Greece Bondholders May Lose $265 Billion as S&P Sees 70% Loss

Discussion in 'Wall St. News' started by ASusilovic, Apr 28, 2010.

  1. April 28 (Bloomberg) -- Holders of Greek bonds may lose as much as 200 billion euros ($265 billion) should the government default, according to Standard & Poor’s.

    The ratings firm cut Greece three steps yesterday to BB+, or below investment grade, and said bondholders may recover only 30 percent to 50 percent of their investments if the nation fails to make debt payments. Europe’s most-indebted country relative to the size of its economy has about 296 billion euros of bonds outstanding, data compiled by Bloomberg show.

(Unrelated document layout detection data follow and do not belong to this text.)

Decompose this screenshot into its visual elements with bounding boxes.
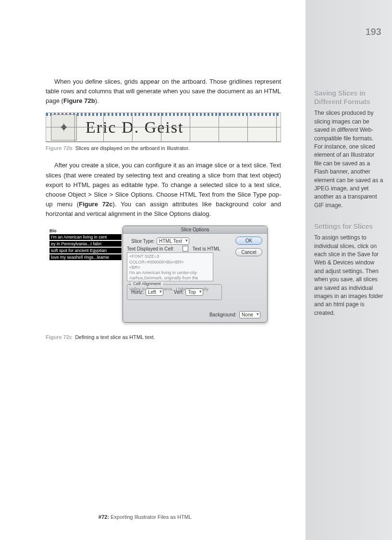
dialog-title: Slice Options bbox=[123, 226, 267, 234]
text-is-html-checkbox[interactable] bbox=[183, 246, 188, 251]
vert-label: Vert: bbox=[174, 289, 184, 295]
sidebar: 193 Saving Slices in Different Formats T… bbox=[306, 0, 392, 540]
ok-button[interactable]: OK bbox=[235, 237, 262, 245]
cancel-button[interactable]: Cancel bbox=[235, 248, 262, 256]
main-column: When you define slices, grids appear on … bbox=[46, 77, 281, 350]
sidebar-body-2: To assign settings to individual slices,… bbox=[314, 234, 383, 317]
bio-text-preview: Bio I'm an American living in cent ey in… bbox=[49, 228, 122, 260]
html-text-area[interactable]: <FONT SIZE=3 COLOR=#000000>Bio<BR> <BR> … bbox=[127, 252, 213, 281]
figure-72b: Eric D. Geist bbox=[46, 113, 281, 142]
figure-72b-caption: Figure 72b Slices are displayed on the a… bbox=[46, 145, 281, 151]
background-row: Background: None bbox=[209, 311, 260, 318]
horiz-select[interactable]: Left bbox=[146, 289, 163, 296]
paragraph-1: When you define slices, grids appear on … bbox=[46, 77, 281, 106]
cell-alignment-group: Cell Alignment Horiz: Left Vert: Top bbox=[127, 284, 222, 300]
cell-alignment-legend: Cell Alignment bbox=[131, 281, 163, 286]
sidebar-block-2: Settings for Slices To assign settings t… bbox=[314, 222, 383, 317]
sidebar-block-1: Saving Slices in Different Formats The s… bbox=[314, 89, 383, 210]
page-number: 193 bbox=[366, 26, 381, 38]
text-is-html-label: Text is HTML bbox=[192, 246, 220, 251]
background-select[interactable]: None bbox=[239, 311, 260, 318]
vert-select[interactable]: Top bbox=[185, 289, 203, 296]
figure-72c-caption: Figure 72c Defining a text slice as HTML… bbox=[46, 334, 281, 340]
sidebar-heading-2: Settings for Slices bbox=[314, 222, 383, 231]
slice-type-select[interactable]: HTML Text bbox=[157, 238, 189, 245]
page-footer: #72: Exporting Illustrator Files as HTML bbox=[0, 514, 290, 520]
sidebar-heading-1: Saving Slices in Different Formats bbox=[314, 89, 383, 106]
sidebar-body-1: The slices produced by slicing images ca… bbox=[314, 109, 383, 210]
slice-ticks bbox=[46, 113, 281, 116]
slice-type-label: Slice Type: bbox=[127, 239, 155, 244]
horiz-label: Horiz: bbox=[131, 289, 144, 295]
background-label: Background: bbox=[209, 312, 236, 317]
slice-options-dialog: Slice Options Slice Type: HTML Text Text… bbox=[122, 226, 268, 323]
figure-72b-name: Eric D. Geist bbox=[86, 118, 184, 137]
figure-72c: Bio I'm an American living in cent ey in… bbox=[46, 226, 281, 331]
crest-graphic bbox=[51, 114, 77, 140]
text-displayed-label: Text Displayed in Cell: bbox=[127, 246, 174, 251]
paragraph-2: After you create a slice, you can config… bbox=[46, 161, 281, 219]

    The downgrade to junk status led investors to dump Greece’s bonds, driving yields on two-year notes to as high as 19 percent from 4.6 percent a month ago as concern deepened the nation may delay or reduce debt payments. Prime Minister George Papandreou is grappling with a budget deficit of almost 14 percent of gross domestic product.

    “It’s now not just market sentiment, but a top rating agency sees Greek paper as junk,” said Padhraic Garvey, head of investment-grade strategy at ING Groep NV in Amsterdam.

    Before yesterday, Greece’s bonds had lost about 17 percent this year, according to Bloomberg/EFFAS indexes. The 4.3 percent security due March 2012 fell 6.54, or 65.4 euros per 1,000-euro face amount, to 78.32.

    Relative Ratings

    S&P’s reduction of Greece puts the nation’s debt on par with bonds issued by Azerbaijan and Egypt. Moody’s Investors Service rates Greece A3, while Fitch Ratings puts it at BBB-.

    http://www.bloomberg.com/apps/news?pid=20601087&sid=aohUU1Q3D3fw&pos=5

    Seems,a partial default may be unavoidable...
     
  2. No. It's "all or none". No shades of gray! :mad: :cool:
     
  3. *EU: DEBT RESTRUCTURING FOR GREECE `NOT AN OPTION'
     
  4. Lethn

    Lethn

    Am I the only one who would be genuinely interested in seeing what a country defaulting would be like? Frankly I want to see what all the huge fuss is about because the Federal Reserve in particular seem almost rabidly against anything like this happening.
     
  5. Firstly, be careful what you wish for, 'cause you might just get it. There are a few cases you can draw upon. There's Lehman, as well as some sov defaults in EM that can be a somewhat useful benchmark. You can read more about the latter in the attached doc.

    Secondly, this has nothing to do with the Federal Reserve.
     
  6. Greece could become the 51st state of the USA! Imperialism returns! :D :eek: :D
     
  7. Technically speaking, they're right. After all, an option implies some degree of choice :D
     
  8. The ECB should buy Bernanke. He'd know how to solve this.

    And he get's paid what, 180K a year?

    Offer him four times the amount and he'd bite.
     


  9. do i read it correctly that if Greece defaults it will eclipse the Argentinian default that was the largest default ($80B) in the recent history?
     
  10. Will all depend on the recovery, i.e. the actual PV haircut the investors are forced to take.